→ What to produce: Transcribe the entries below exactly from their first line through the line containing "história. Porque alguma coisa está enterrada", and let no picture into the copy.

Collected data
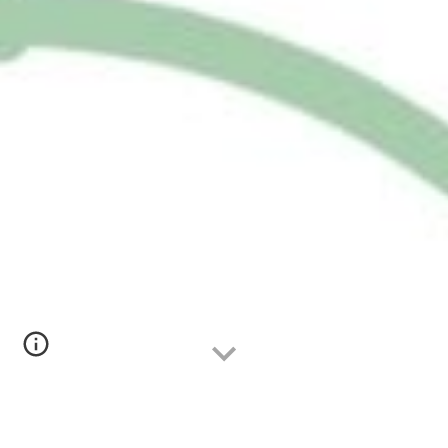
— 新着情報
—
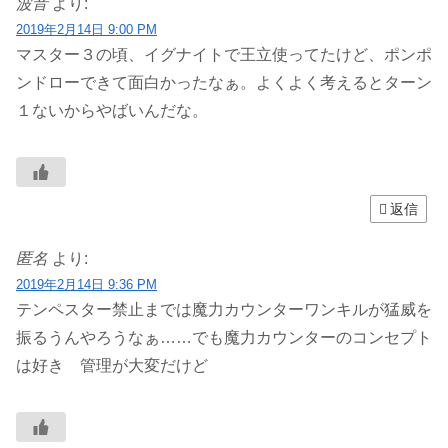
波音
より:
2019年2月14日 9:00 PM
マスター３の頃、イグナイトで王立使ってたけど、ポンポ
ンドローできて面白かったなぁ。よくよく考えるとターン
１ないからやばいんだな。
返信
匿名
より:
2019年2月14日 9:36 PM
テンペスター禁止までは魔力カウンターワンキルが猛威を
振るうんやろうなぁ……でも魔力カウンターのコンセプト
は好き 管理が大変だけど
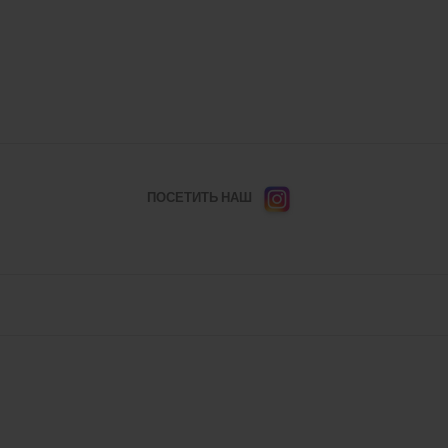
ПОСЕТИТЬ НАШ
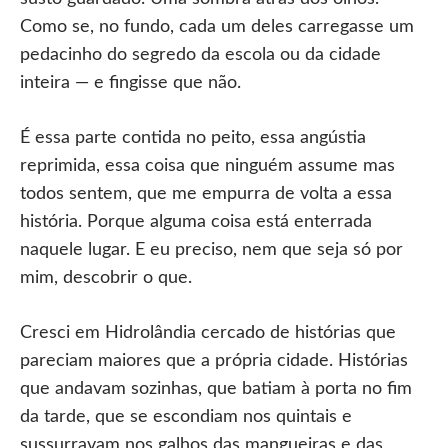
Como se, no fundo, cada um deles carregasse um
pedacinho do segredo da escola ou da cidade
inteira — e fingisse que não.
É essa parte contida no peito, essa angústia
reprimida, essa coisa que ninguém assume mas
todos sentem, que me empurra de volta a essa
história. Porque alguma coisa está enterrada
naquele lugar. E eu preciso, nem que seja só por
mim, descobrir o que.
Cresci em Hidrolândia cercado de histórias que
pareciam maiores que a própria cidade. Histórias
que andavam sozinhas, que batiam à porta no fim
da tarde, que se escondiam nos quintais e
sussurravam nos galhos das mangueiras e das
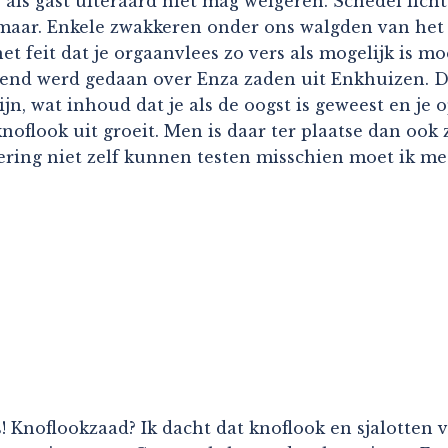
als gast uiteraard niet mag weigeren. Schedel licht
maar. Enkele zwakkeren onder ons walgden van het 
t feit dat je orgaanvlees zo vers als mogelijk is m
htend werd gedaan over Enza zaden uit Enkhuizen. 
ijn, wat inhoud dat je als de oogst is geweest en je
oflook uit groeit. Men is daar ter plaatse dan ook z
wering niet zelf kunnen testen misschien moet ik me
! Knoflookzaad? Ik dacht dat knoflook en sjalotten 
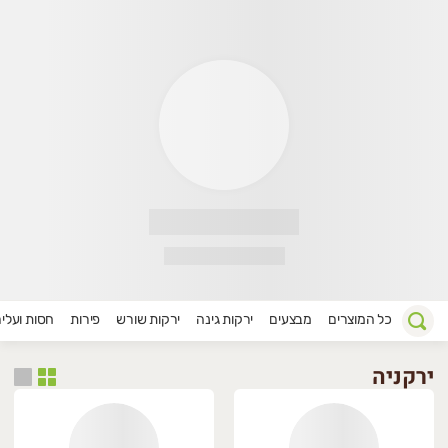
וק אביב
כל המוצרים
מבצעים
ירקות גינה
ירקות שורש
פירות
חסות ועלי
ירקניה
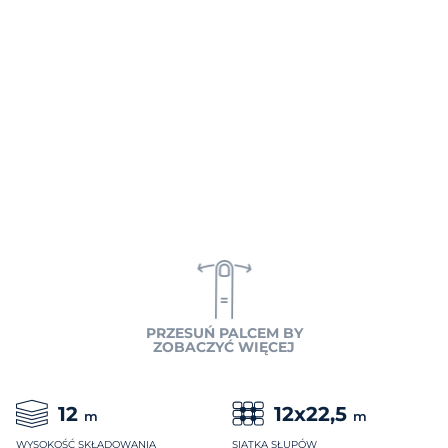
PRZESUŃ PALCEM BY
ZOBACZYĆ WIĘCEJ
12
12x22,5
m
m
WYSOKOŚĆ SKŁADOWANIA
SIATKA SŁUPÓW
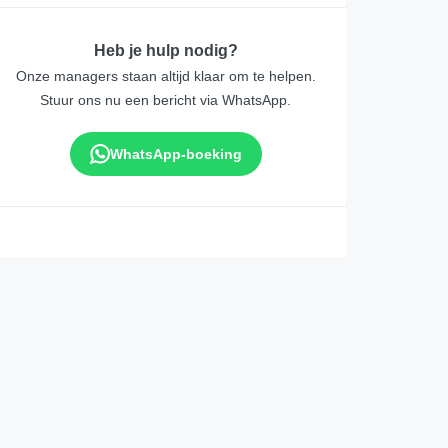
Heb je hulp nodig?
Onze managers staan altijd klaar om te helpen.
Stuur ons nu een bericht via WhatsApp.
WhatsApp-boeking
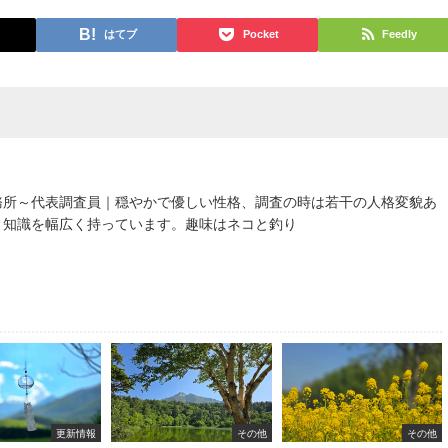
はてブ
Pocket
Feedly
務所～代表調査員｜穏やかで優しい性格、調査の時は若干の人格変貌あ
、知識を幅広く持っています。趣味はネコと釣り
更新情報
その他
その他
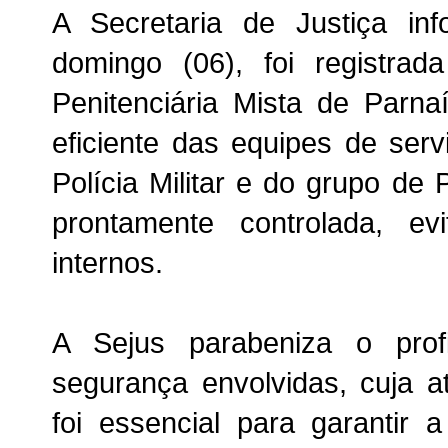
A Secretaria de Justiça i
domingo (06), foi registra
Penitenciária Mista de Parn
eficiente das equipes de ser
Polícia Militar e do grupo de P
prontamente controlada, e
internos.
A Sejus parabeniza o prof
segurança envolvidas, cuja 
foi essencial para garantir 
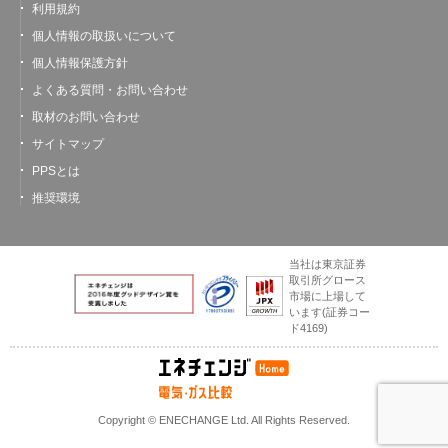
利用規約
個人情報の取扱いについて
個人情報保護方針
よくある質問・お問い合わせ
取材のお問い合わせ
サイトマップ
PPSとは
推奨環境
当社は東京証券
取引所グロース
市場に上場して
います
(証券コー
ド4169)
Copyright © ENECHANGE Ltd. All Rights Reserved.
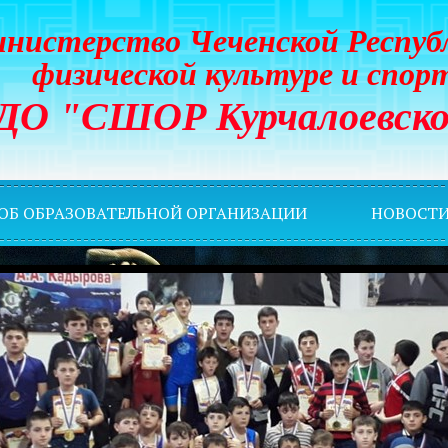
нистерство Чеченской Респуб
физической культуре и спор
ДО "СШОР Курчалоевско
 ОБ ОБРАЗОВАТЕЛЬНОЙ ОРГАНИЗАЦИИ
НОВОСТ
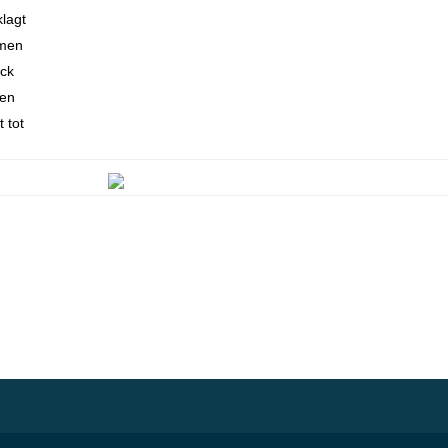
lagt
mmen
ück
ben
 tot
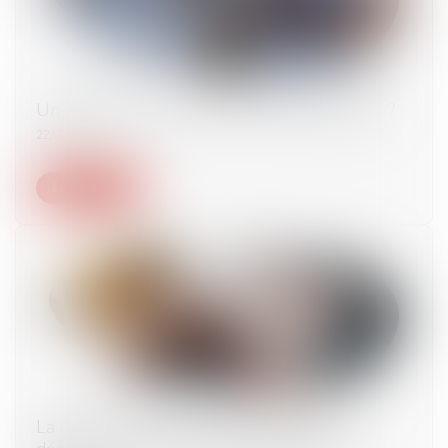
Un ambulancier peut-il être expert judiciaire ?
22/05/2025
Lire la suite
La remise du document d’information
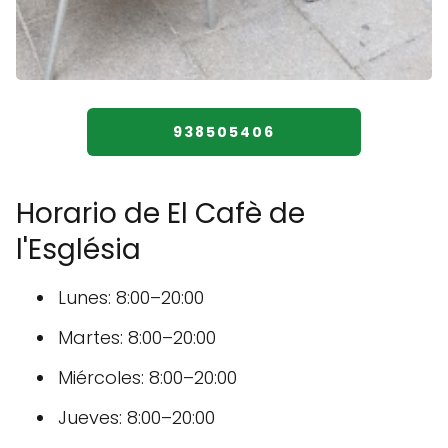
938505406
Horario de El Cafè de
l'Església
Lunes: 8:00–20:00
Martes: 8:00–20:00
Miércoles: 8:00–20:00
Jueves: 8:00–20:00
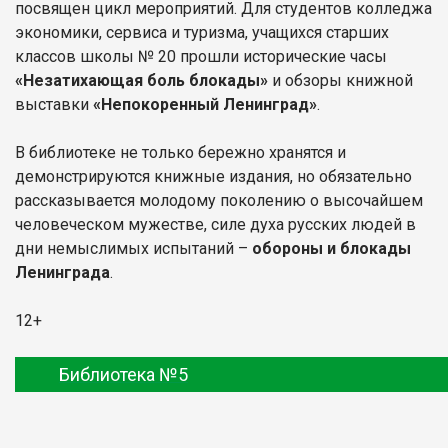
посвящен цикл мероприятий. Для студентов колледжа
экономики, сервиса и туризма, учащихся старших
классов школы № 20 прошли исторические часы
«Незатихающая боль блокады»
и обзоры книжной
выставки
«Непокоренный Ленинград»
.
В библиотеке не только бережно хранятся и
демонстрируются книжные издания, но обязательно
рассказывается молодому поколению о высочайшем
человеческом мужестве, силе духа русских людей в
дни немыслимых испытаний –
обороны и блокады
Ленинграда
.
12+
Библиотека №5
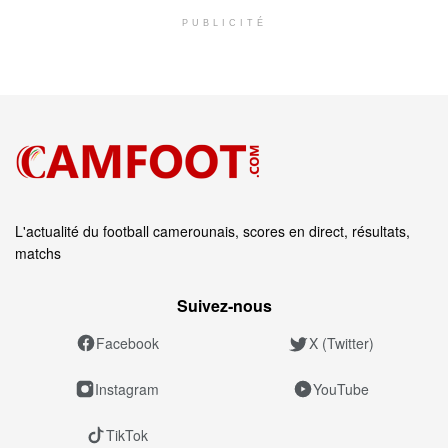
PUBLICITÉ
L'actualité du football camerounais, scores en direct, résultats,
matchs
Suivez‑nous
Facebook
X (Twitter)
Instagram
YouTube
TikTok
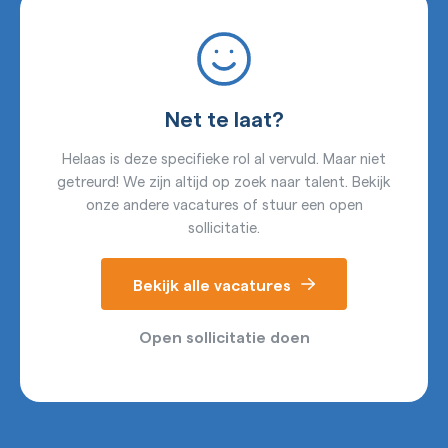
Net te laat?
Helaas is deze specifieke rol al vervuld. Maar niet
getreurd! We zijn altijd op zoek naar talent. Bekijk
onze andere vacatures of stuur een open
sollicitatie.
Bekijk alle vacatures
Open sollicitatie doen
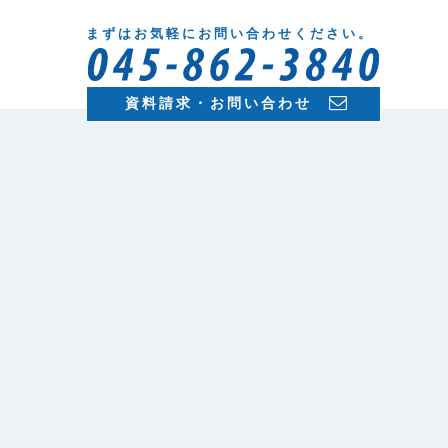
まずはお気軽にお問い合わせください。
資料請求・お問い合わせ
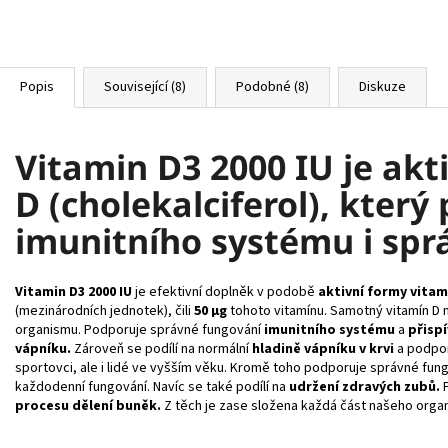
Popis
Související (8)
Podobné (8)
Diskuze
Vitamin D3 2000 IU je akt
D (cholekalciferol), který
imunitního systému i spr
Vitamin D3 2000 IU
je efektivní doplněk v podobě
aktivní
formy vitam
(mezinárodních jednotek), čili
50 μg
tohoto vitamínu. Samotný vitamín D 
organismu.
Podporuje správné fungování
imunitního systému
a
přisp
vápníku.
Zároveň se podílí na normální
hladině
vápníku v krvi
a
podpor
sportovci, ale i lidé ve vyšším věku. Kromě toho podporuje správné fungo
každodenní fungování. Navíc se také podílí na
udržení zdravých zubů.
P
procesu dělení buněk.
Z těch je zase složena každá část našeho orga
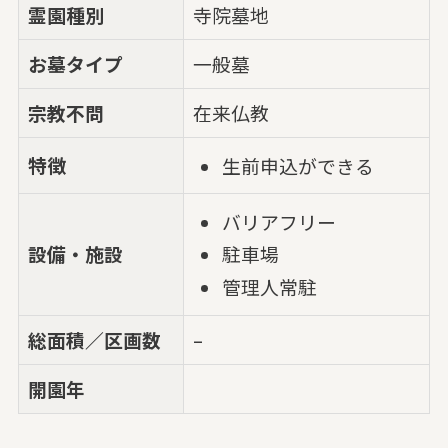
霊園種別
寺院墓地
お墓タイプ
一般墓
宗教不問
在来仏教
特徴
生前申込ができる
バリアフリー
設備・施設
駐車場
管理人常駐
総面積／区画数
–
開園年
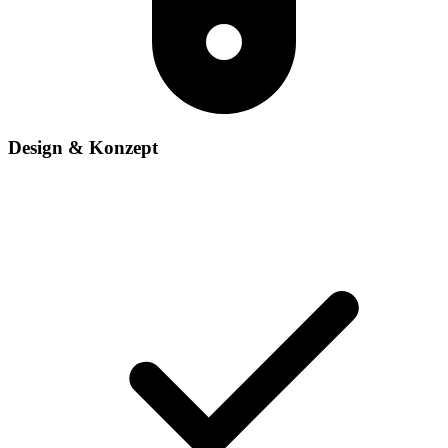
Design & Konzept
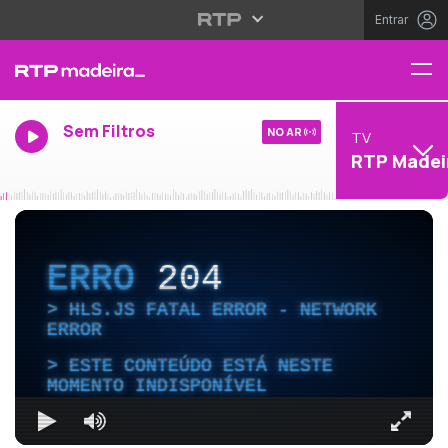
Entrar
Sem Filtros
NO AR
TV
RTP Madei
ERRO
204
HLS.JS FATAL ERROR - NETWORK
ERROR
ESTE CONTEÚDO ESTÁ NESTE
MOMENTO INDISPONÍVEL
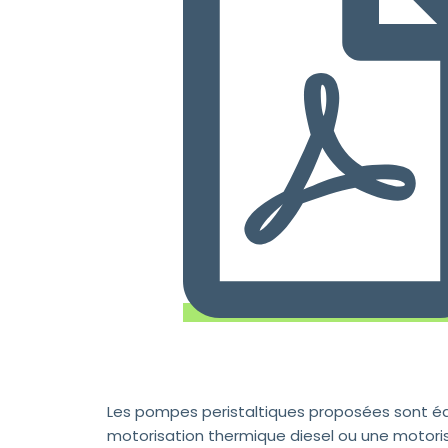
Les pompes peristaltiques proposées sont éq
motorisation thermique diesel ou une motoris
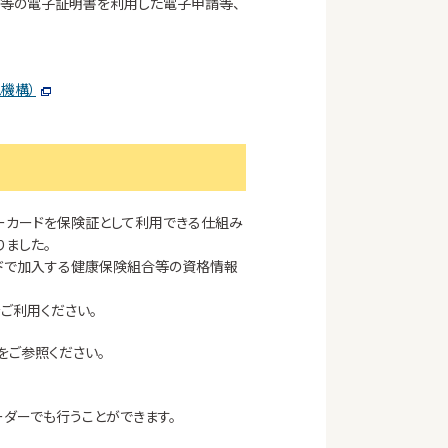
ax等の電子証明書を利用した電子申請等、
機構）
バーカードを保険証として利用できる仕組み
りました。
ドで加入する健康保険組合等の資格情報
をご利用ください。
をご参照ください。
ダーでも行うことができます。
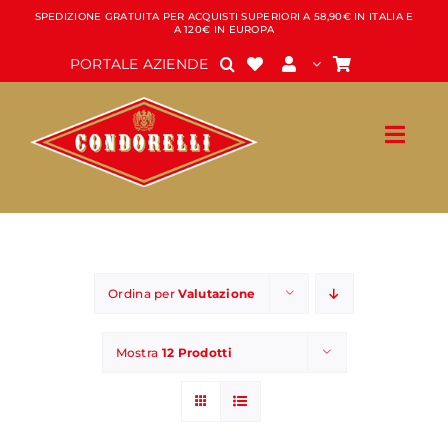
Salta
SPEDIZIONE GRATUITA PER ACQUISTI SUPERIORI A 58,90€ IN ITALIA E
A 120€ IN EUROPA
al
contenuto
PORTALE AZIENDE
Ordina per
Valutazione
Mostra
12 Prodotti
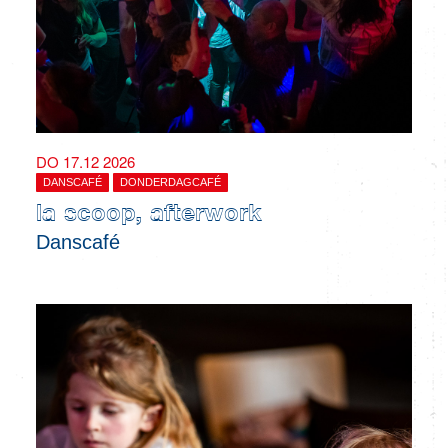
DO 17.12 2026
DANSCAFÉ
DONDERDAGCAFÉ
la scoop, afterwork
Danscafé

→ Output:
— 新着情報
—
波音
より:
2019年2月14日 9:00 PM
マスター３の頃、イグナイトで王立使ってたけど、ポンポ
ンドローできて面白かったなぁ。よくよく考えるとターン
１ないからやばいんだな。
返信
匿名
より:
2019年2月14日 9:36 PM
テンペスター禁止までは魔力カウンターワンキルが猛威を
振るうんやろうなぁ……でも魔力カウンターのコンセプト
は好き 管理が大変だけど
ПОСЕТИТЬ НАШ
Como se, no fundo, cada um deles carregasse um
pedacinho do segredo da escola ou da cidade
inteira — e fingisse que não.
É essa parte contida no peito, essa angústia
reprimida, essa coisa que ninguém assume mas
todos sentem, que me empurra de volta a essa
história. Porque alguma coisa está enterrada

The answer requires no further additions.